In order to make a newspaper available for searching on the Internet, the following digitisation processes must take place:
- the microfilm copy or paper original is scanned
- master and Web image files are generated
- metadata is assigned for each issue, page, and article to improve the search results of the newspaper
- OCR software is run over high resolution images to create searchable full text
- OCR text, images, and metadata are imported into a digital library software program
The best microfilm for image projects is an unused, negative, first generation copy of the master. Microfilm rolls are scanned in batches. Each 35mm roll contains approximately 700 frames/images (sometimes a frame is a double page), which are scanned at 300-400 dpi, dependent upon image quality. The master image is a cropped, de-skewed; 8-bit greyscale or bi-tonal TIFF master scan, averaging 34 MB.

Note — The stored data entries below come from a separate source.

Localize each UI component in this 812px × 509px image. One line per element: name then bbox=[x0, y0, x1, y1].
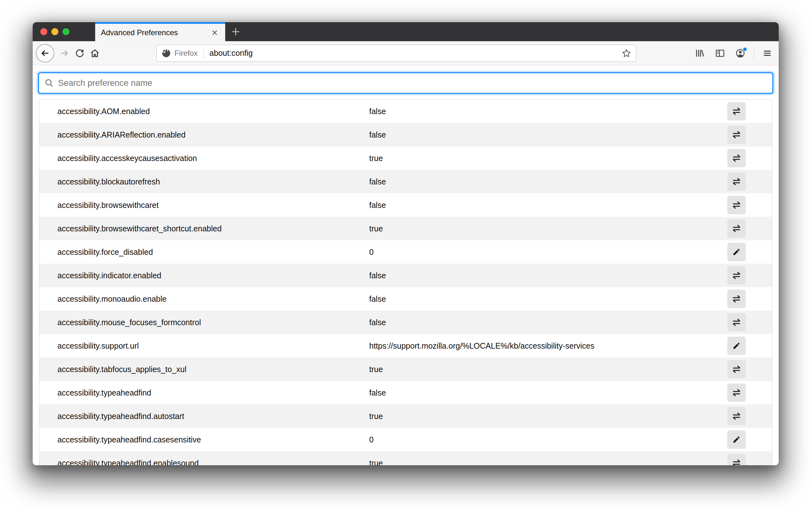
edit-button[interactable] bbox=[727, 337, 746, 355]
pref-name: accessibility.typeaheadfind.enablesound bbox=[39, 459, 369, 466]
sidebars-button[interactable] bbox=[713, 46, 727, 60]
toolbar-separator bbox=[754, 47, 754, 60]
tab-title: Advanced Preferences bbox=[101, 28, 210, 37]
toggle-button[interactable] bbox=[727, 313, 746, 332]
pref-row: accessibility.AOM.enabled false bbox=[39, 100, 772, 123]
preference-search-box[interactable] bbox=[38, 72, 773, 94]
identity-label: Firefox bbox=[175, 49, 197, 58]
arrow-left-icon bbox=[40, 48, 50, 58]
pref-name: accessibility.ARIAReflection.enabled bbox=[39, 130, 369, 139]
pref-name: accessibility.accesskeycausesactivation bbox=[39, 154, 369, 163]
toggle-button[interactable] bbox=[727, 407, 746, 425]
magnifier-icon bbox=[44, 78, 54, 88]
account-button[interactable] bbox=[733, 46, 747, 60]
url-bar[interactable]: Firefox about:config bbox=[156, 45, 636, 62]
forward-button[interactable] bbox=[57, 46, 72, 61]
pref-row: accessibility.typeaheadfind.casesensitiv… bbox=[39, 428, 772, 451]
toggle-button[interactable] bbox=[727, 149, 746, 167]
arrow-right-icon bbox=[60, 48, 69, 58]
traffic-lights bbox=[33, 22, 95, 41]
edit-button[interactable] bbox=[727, 431, 746, 449]
pref-row: accessibility.browsewithcaret_shortcut.e… bbox=[39, 217, 772, 240]
minimize-window-button[interactable] bbox=[52, 28, 58, 35]
pref-name: accessibility.typeaheadfind bbox=[39, 388, 369, 398]
pref-value: false bbox=[369, 177, 727, 186]
swap-arrows-icon bbox=[732, 271, 741, 280]
toggle-button[interactable] bbox=[727, 383, 746, 402]
pencil-icon bbox=[732, 342, 741, 350]
pref-name: accessibility.tabfocus_applies_to_xul bbox=[39, 365, 369, 374]
swap-arrows-icon bbox=[732, 177, 741, 186]
pref-name: accessibility.typeaheadfind.autostart bbox=[39, 412, 369, 421]
swap-arrows-icon bbox=[732, 107, 741, 116]
browser-window: Advanced Preferences bbox=[33, 22, 779, 465]
pref-name: accessibility.typeaheadfind.casesensitiv… bbox=[39, 435, 369, 444]
pref-row: accessibility.ARIAReflection.enabled fal… bbox=[39, 123, 772, 146]
menu-button[interactable] bbox=[760, 46, 774, 60]
pref-name: accessibility.support.url bbox=[39, 341, 369, 350]
pref-row: accessibility.browsewithcaret false bbox=[39, 193, 772, 217]
zoom-window-button[interactable] bbox=[62, 28, 69, 35]
tab-bar: Advanced Preferences bbox=[33, 22, 779, 41]
pref-name: accessibility.blockautorefresh bbox=[39, 177, 369, 186]
pref-row: accessibility.blockautorefresh false bbox=[39, 170, 772, 193]
pref-name: accessibility.AOM.enabled bbox=[39, 107, 369, 116]
about-config-page: accessibility.AOM.enabled false accessib… bbox=[33, 72, 779, 465]
toggle-button[interactable] bbox=[727, 172, 746, 191]
pref-name: accessibility.browsewithcaret bbox=[39, 201, 369, 210]
tab-advanced-preferences[interactable]: Advanced Preferences bbox=[95, 22, 225, 41]
pref-value: true bbox=[369, 154, 727, 163]
pref-value: false bbox=[369, 107, 727, 116]
swap-arrows-icon bbox=[732, 318, 741, 327]
back-button[interactable] bbox=[36, 44, 54, 62]
pref-row: accessibility.tabfocus_applies_to_xul tr… bbox=[39, 358, 772, 381]
preferences-table: accessibility.AOM.enabled false accessib… bbox=[39, 99, 772, 465]
toggle-button[interactable] bbox=[727, 360, 746, 378]
swap-arrows-icon bbox=[732, 130, 741, 139]
hamburger-icon bbox=[762, 48, 772, 58]
pref-name: accessibility.monoaudio.enable bbox=[39, 295, 369, 304]
swap-arrows-icon bbox=[732, 154, 741, 163]
swap-arrows-icon bbox=[732, 459, 741, 465]
pref-row: accessibility.accesskeycausesactivation … bbox=[39, 146, 772, 170]
pref-value: false bbox=[369, 271, 727, 280]
pref-value: false bbox=[369, 201, 727, 210]
pref-value: false bbox=[369, 388, 727, 398]
navigation-toolbar: Firefox about:config bbox=[33, 41, 779, 65]
swap-arrows-icon bbox=[732, 295, 741, 303]
pref-row: accessibility.typeaheadfind.autostart tr… bbox=[39, 404, 772, 428]
toggle-button[interactable] bbox=[727, 290, 746, 308]
toggle-button[interactable] bbox=[727, 266, 746, 284]
bookmark-star-button[interactable] bbox=[621, 48, 631, 58]
toggle-button[interactable] bbox=[727, 454, 746, 465]
close-window-button[interactable] bbox=[40, 28, 47, 35]
library-icon bbox=[695, 48, 705, 58]
home-button[interactable] bbox=[87, 46, 102, 61]
tab-close-icon[interactable] bbox=[210, 28, 219, 37]
pref-name: accessibility.browsewithcaret_shortcut.e… bbox=[39, 224, 369, 233]
url-text: about:config bbox=[209, 48, 621, 58]
toggle-button[interactable] bbox=[727, 196, 746, 214]
pref-row: accessibility.support.url https://suppor… bbox=[39, 334, 772, 358]
pencil-icon bbox=[732, 248, 741, 256]
toggle-button[interactable] bbox=[727, 219, 746, 238]
pref-value: true bbox=[369, 224, 727, 233]
library-button[interactable] bbox=[693, 46, 707, 60]
pref-value: 0 bbox=[369, 247, 727, 257]
pref-value: true bbox=[369, 365, 727, 374]
edit-button[interactable] bbox=[727, 243, 746, 261]
pref-value: true bbox=[369, 459, 727, 466]
swap-arrows-icon bbox=[732, 224, 741, 233]
toggle-button[interactable] bbox=[727, 126, 746, 144]
new-tab-button[interactable] bbox=[227, 22, 244, 41]
toolbar-right-group bbox=[693, 46, 774, 60]
sidebar-icon bbox=[715, 48, 725, 58]
swap-arrows-icon bbox=[732, 365, 741, 374]
home-icon bbox=[90, 48, 100, 58]
search-input[interactable] bbox=[58, 78, 767, 88]
pref-row: accessibility.typeaheadfind.enablesound … bbox=[39, 451, 772, 465]
reload-button[interactable] bbox=[72, 46, 87, 61]
url-separator bbox=[203, 48, 204, 58]
toggle-button[interactable] bbox=[727, 102, 746, 121]
pref-row: accessibility.monoaudio.enable false bbox=[39, 287, 772, 311]
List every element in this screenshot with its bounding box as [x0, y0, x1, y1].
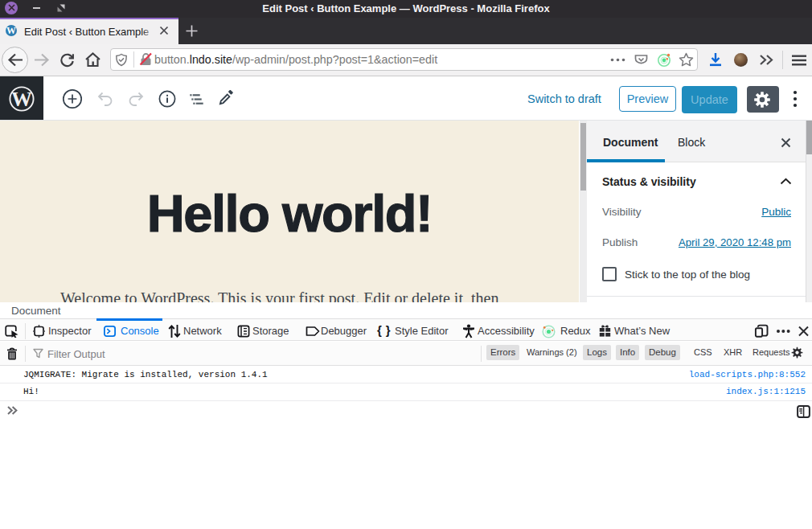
svg-text:W: W: [6, 25, 16, 36]
svg-text:W: W: [11, 88, 32, 111]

Image processing is always a trade-off. When an algorithm is applied to enhance an aspect of the image or eliminate a defect in a page (for example, bleed-through), the algorithm may at the same time adversely affect some other aspect of the image. Quality control steps are built in at critical points; however, the final quality control occurs when the customer reviews the delivered images.
Image Formats & Resolutions
A number of decisions needed to be made about the master and Web images including file format (TIFF, JPEG, JPEG2000, or PDF Searchable Image), bit depth (greyscale or bi-tonal), and resolution (200dpi, 300dpi, 400dpi).
The archival technician assigns both page level and article level metadata. Each page image is tagged with the following metadata:
- publication title
- publication date
- volume and issue number
- page number
The page image is then segmented into articles and the following article level metadata is keyed:
- whether the article is a lead story
Metadata are important because, when combined with the full text, they can improve search accuracy and enable searches to be constrained to particular sections of the paper. For example, classifications enable end users to search the editorials, news articles, cartoons, or advertisements, and/or to search for a particular by-line.
OCR creates searchable text from digital images. Many factors affect the accuracy of OCR. These range from the quality of the source image to the complexity of layouts (many commercial OCR products do not deal well with the complex formats found in newspapers).
Smaller fonts, often used in older newspapers, require higher image resolution for optimal OCR performance. Digitising historic newspapers is a much more complex task than generating text from other documents and states; nothing but the most robust OCR software should be used for historic newspapers. OCR is run on article images, or more precisely, on a number of rectangular regions that comprise an article. The resulting OCR text is assembled for each article as well as for the entire page.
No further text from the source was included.